Saturday, September 6, 2025

"The appearance of Putin and Kim alongside Xi, said far more about China’s future than its past"

 


There was an extraordinary demonstration of power in Tiananmen Square on Wednesday, as the world was given a glimpse of China’s military strength in a week that witnessed a dramatic eastwards shift on the global axis of influence. Xi Jinping, backed by Vladimir Putin and Kim Jong-un, soaked in the spectacle: an act of diplomatic grandstanding that provided a clear message to the west.

It started on Sunday, with more than 20 heads of state attending the opening of the Shanghai Cooperation Organisation summit in Tianjin. Among them were strongmen from across Europe and Asia including Recep Tayyip Erdoğan, Azerbaijan’s Ilham Aliyev and Belarus’s Alexander Lukashenko. The summit was also Narendra Modi’s first visit to China in seven years and came soon after Donald Trump’s “tariff tantrum” had pushed the Indian prime minister straight into the hands of Xi.

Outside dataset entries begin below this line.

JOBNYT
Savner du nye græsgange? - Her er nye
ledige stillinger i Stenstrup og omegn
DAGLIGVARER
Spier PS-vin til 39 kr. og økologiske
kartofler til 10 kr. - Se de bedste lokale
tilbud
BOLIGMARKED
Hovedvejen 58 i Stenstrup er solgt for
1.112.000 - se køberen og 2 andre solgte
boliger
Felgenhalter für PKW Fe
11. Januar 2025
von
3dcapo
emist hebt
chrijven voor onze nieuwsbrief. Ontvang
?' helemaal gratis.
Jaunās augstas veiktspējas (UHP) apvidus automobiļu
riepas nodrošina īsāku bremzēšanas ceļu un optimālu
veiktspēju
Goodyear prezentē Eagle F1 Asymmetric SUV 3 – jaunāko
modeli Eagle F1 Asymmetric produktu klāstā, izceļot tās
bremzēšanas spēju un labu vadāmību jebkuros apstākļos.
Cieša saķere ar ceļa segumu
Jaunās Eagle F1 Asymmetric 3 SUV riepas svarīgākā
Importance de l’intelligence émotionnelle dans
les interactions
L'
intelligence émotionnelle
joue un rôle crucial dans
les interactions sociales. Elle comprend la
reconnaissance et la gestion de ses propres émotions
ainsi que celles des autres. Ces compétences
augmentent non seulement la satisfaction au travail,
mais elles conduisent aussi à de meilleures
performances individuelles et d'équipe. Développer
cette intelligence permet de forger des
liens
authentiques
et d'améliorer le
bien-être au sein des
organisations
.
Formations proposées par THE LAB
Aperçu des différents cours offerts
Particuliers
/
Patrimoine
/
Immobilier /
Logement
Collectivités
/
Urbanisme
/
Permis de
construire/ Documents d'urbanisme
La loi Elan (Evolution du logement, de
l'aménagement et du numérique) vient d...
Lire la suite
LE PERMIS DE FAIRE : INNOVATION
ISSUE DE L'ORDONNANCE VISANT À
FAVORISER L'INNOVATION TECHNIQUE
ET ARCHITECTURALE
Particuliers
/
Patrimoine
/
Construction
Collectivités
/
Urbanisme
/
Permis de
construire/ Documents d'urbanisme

Wednesday’s parade was to mark the 80th anniversary of Japan’s defeat in the second world war, but as Justin McCurry explained, the event, and the appearance of Putin and Kim alongside Xi, said far more about China’s future than its past.

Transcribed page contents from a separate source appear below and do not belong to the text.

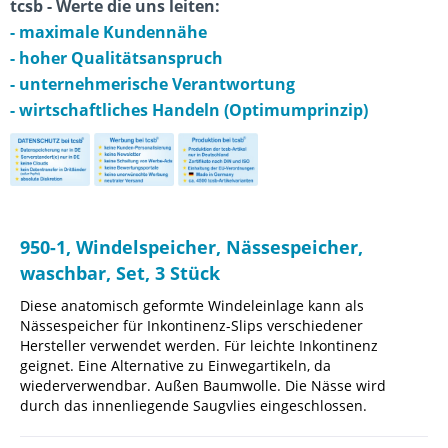
tcsb - Werte die uns leiten:
- maximale Kundennähe
- hoher Qualitätsanspruch
- unternehmerische Verantwortung
- wirtschaftliches Handeln (Optimumprinzip)
950-1, Windelspeicher, Nässespeicher,
waschbar, Set, 3 Stück
Diese anatomisch geformte Windeleinlage kann als
Nässespeicher für Inkontinenz-Slips verschiedener
Hersteller verwendet werden. Für leichte Inkontinenz
geignet. Eine Alternative zu Einwegartikeln, da
wiederverwendbar. Außen Baumwolle. Die Nässe wird
durch das innenliegende Saugvlies eingeschlossen.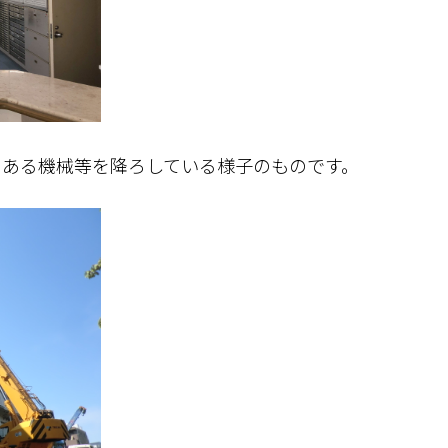
のある機械等を降ろしている様子のものです。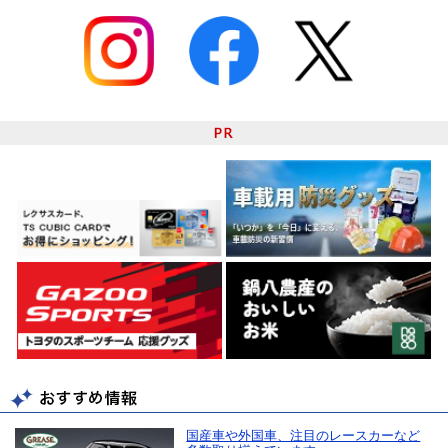
国産車や外国車、注目のレースカーなど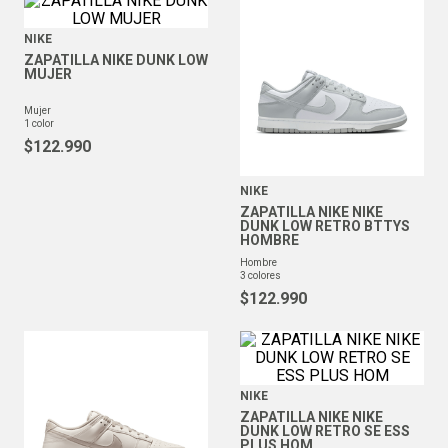
NIKE
ZAPATILLA NIKE DUNK LOW
MUJER
mujer
1
color
$
122
.
990
NIKE
ZAPATILLA NIKE NIKE
DUNK LOW RETRO BTTYS
HOMBRE
hombre
3
colores
$
122
.
990
NIKE
ZAPATILLA NIKE NIKE
DUNK LOW RETRO SE ESS
PLUS HOM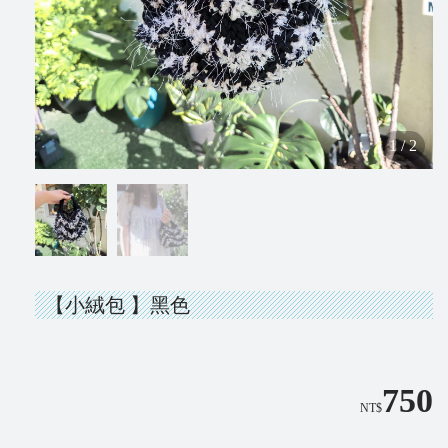
1
/
2
【小絨包 】黑色
750
NT$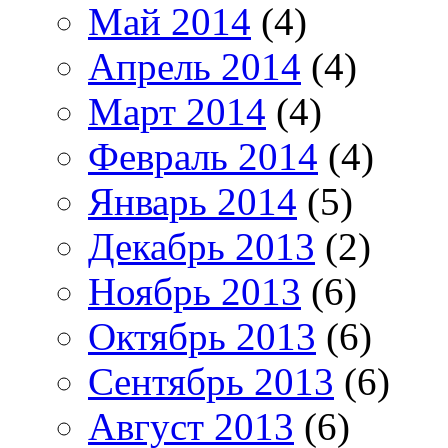
Май 2014
(4)
Апрель 2014
(4)
Март 2014
(4)
Февраль 2014
(4)
Январь 2014
(5)
Декабрь 2013
(2)
Ноябрь 2013
(6)
Октябрь 2013
(6)
Сентябрь 2013
(6)
Август 2013
(6)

There was a great deal for our global team of reporters to try to decipher about this vaguely defined new anti-western alliance. Senior China correspondent Amy Hawkins spoke with Nosheen Iqbal for Today in Focus to discuss what this gathering tells us about China’s global ambitions. Helen Davidson, in Taipei, looked at the meaning behind Xi’s speech, in which he said the world was facing a choice between peace or war, while Justin considered the symbolism of the international debut of the North Korean leader’s daughter

Russian affairs correspondent Pjotr Sauer also looked at Putin’s obsession with living forever, after being caught on a hot mic musing with Xi about how organ transplants might lead to immortality – a fleeting, unguarded moment that told us much about how these so-called strongmen see themselves.

The Guardian’s coverage of this diplomatic shift is helped, like every subject we cover – from the climate crisis to the impact of AI – by our multilateral global approach. This allows us to report in depth from Europe and Washington on the reaction in the west, and on what it means for China’s Asia-Pacific neighbours, including Australia, where former Victoria premier Daniel Andrews has faced big criticism for attending the parade. Our coverage is also enhanced by the experience of expert commentators such as Simon Tisdall, who blamed this new grouping on Donald Trump’s extraordinary belligerence.

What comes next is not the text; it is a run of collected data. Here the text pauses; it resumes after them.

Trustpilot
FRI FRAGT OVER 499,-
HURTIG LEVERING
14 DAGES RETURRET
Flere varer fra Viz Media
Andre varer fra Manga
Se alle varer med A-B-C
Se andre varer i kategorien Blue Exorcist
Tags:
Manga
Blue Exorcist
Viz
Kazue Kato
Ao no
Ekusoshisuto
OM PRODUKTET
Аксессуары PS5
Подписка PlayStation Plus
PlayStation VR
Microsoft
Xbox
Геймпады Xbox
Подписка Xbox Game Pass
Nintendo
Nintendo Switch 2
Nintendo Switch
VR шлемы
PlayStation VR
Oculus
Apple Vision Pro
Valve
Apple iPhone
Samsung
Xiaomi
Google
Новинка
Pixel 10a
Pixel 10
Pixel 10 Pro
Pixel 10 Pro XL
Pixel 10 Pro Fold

As dramatic as the images from China were, there is as yet nothing simple or certain about this new “axis of upheaval”. As our editorial put it: “It would be folly to ignore Beijing’s statement of intent. But it would also be foolish to confuse it with a statement of fact. The future is still being written. Governments in Asia, Europe and elsewhere still have choices to make; and those will be shaped by US actions as much as Chinese.”